Around 95% of construction apprentices in-training were men last year, higher than for any other industry, followed by 86% in information media & communications and manufacturing, highlighting the challenge. Healthcare & social assistance and education & training skew heavily towards women, as expected.

Fewer jobs, but apprentices aren’t panicking
Consistent with trends among university graduates, jobseeker searches for apprentice roles remain low. This suggests limited friction in the apprentice market, despite fewer job opportunities. Aspiring apprentices continue to find work relatively quickly, requiring fewer searches than before the pandemic.
In 2025, around 1.1% of jobseeker searches on Indeed were for apprenticeship jobs, consistent with search trends from the previous two years. So far, those trends have held in early 2026.
If opportunities for apprenticeships were too low – insufficient to meet the supply of candidates – search activity would likely increase as jobseekers struggle to find work.
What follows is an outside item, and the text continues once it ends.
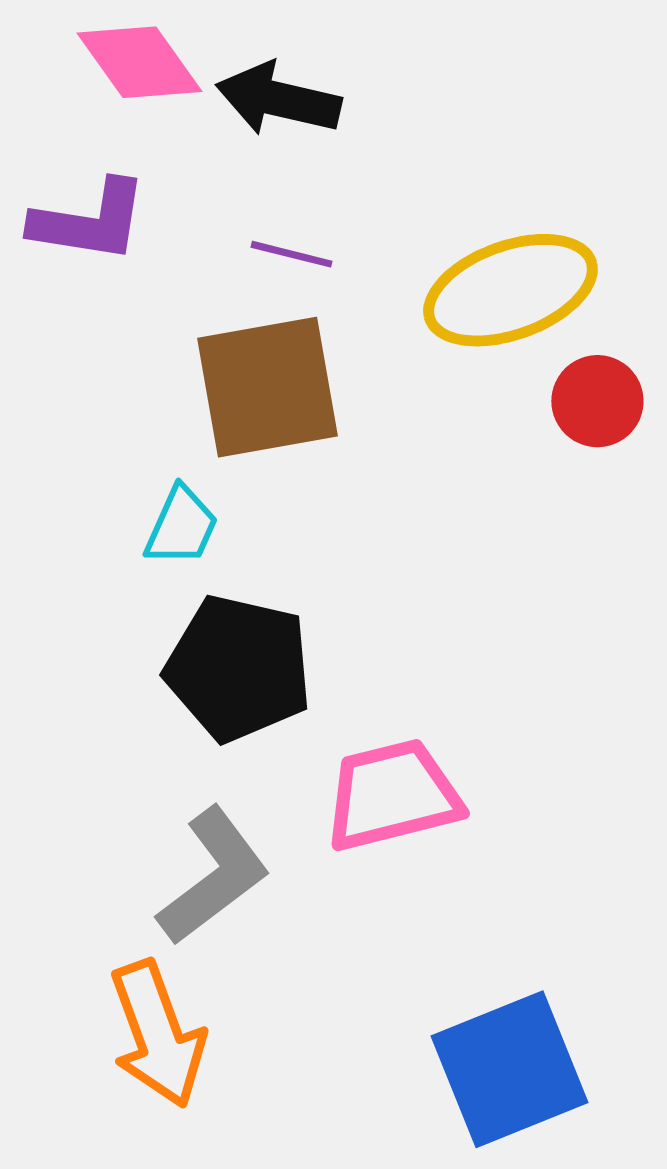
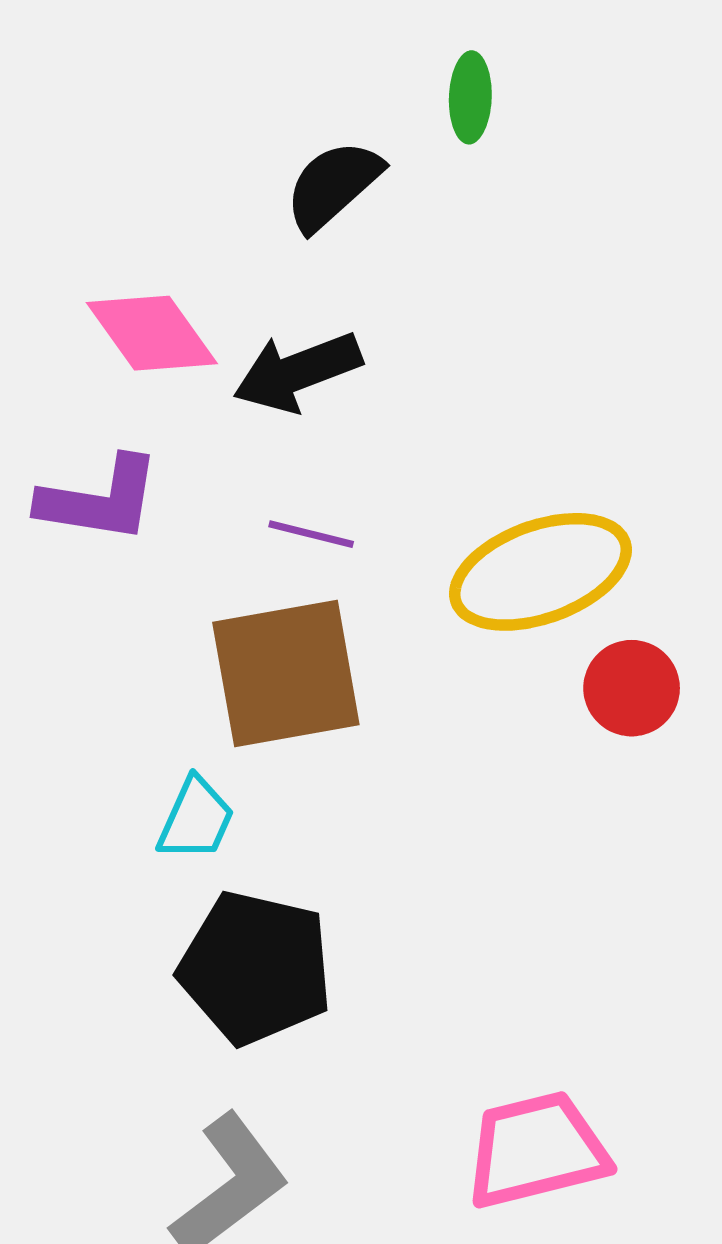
black arrow: (278, 99) -> (297, 372), turned -34
pink trapezoid: (392, 795) -> (536, 1150), moved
They’d search more often, click on more jobs, and apply more frequently. Thankfully, that isn’t yet the case, although conditions could change as employers grapple with heightened economic uncertainty, including the ongoing conflict in the Middle East.

Conclusion
Australia’s apprenticeship system is in need of repair: employer demand has retreated, the training pipeline continues to leak, and the workforce remains stubbornly siloed by gender. Faced with skill shortages the domestic system cannot resolve, many employers have turned to global talent instead.
Australia needs more people entering training and, more importantly, finishing it. And that means making apprenticeships genuinely attractive for both employers and workers. Many of these roles offer strong wages, low exposure to artificial intelligence and have persistently high demand. Existing incentives may appear generous, but the data speaks for itself.
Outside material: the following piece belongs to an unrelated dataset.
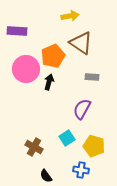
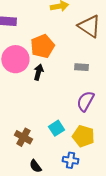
brown triangle: (81, 43) -> (89, 26), moved
purple semicircle: (82, 109) -> (85, 101), moved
Critical skill shortages slow down infrastructure projects, weigh on productivity and make it more difficult for Australian businesses to realise their full potential. Strengthening Australia’s apprenticeship system should be a key economic priority for federal and state governments.
Thankfully, those in power recognise the need for reform. Last year, the federal government released their strategic review of Australia’s apprenticeship system, outlining 34 recommendations to fix the existing system. These recommendations cover the issues raised in this blog post – along with many others. Now they just need to be implemented.
Methodology
An Australian apprenticeship typically involves a combination of on-the-job and structured learning. The Australian government defines an Australian apprenticeship as a combination of apprenticeships in a skilled trade, such as plumbers or electricians, as well as traineeships in non-trade occupations, such as aged care and childcare. In this blog post, we have adopted the same broad definition.
Apprenticeship or traineeship job postings are defined as those that feature phrases such as ‘apprenticeship’ or ‘traineeship’, along with variations, in their job title. Similarly, jobseeker searches for apprenticeship or traineeship opportunities are those who use these phrases when searching for jobs on the Indeed website.
Data on occupation shortages comes from Jobs and Skills Australia, with occupations defined at the 6-digit level based on the ANZSCO 2022 classifications.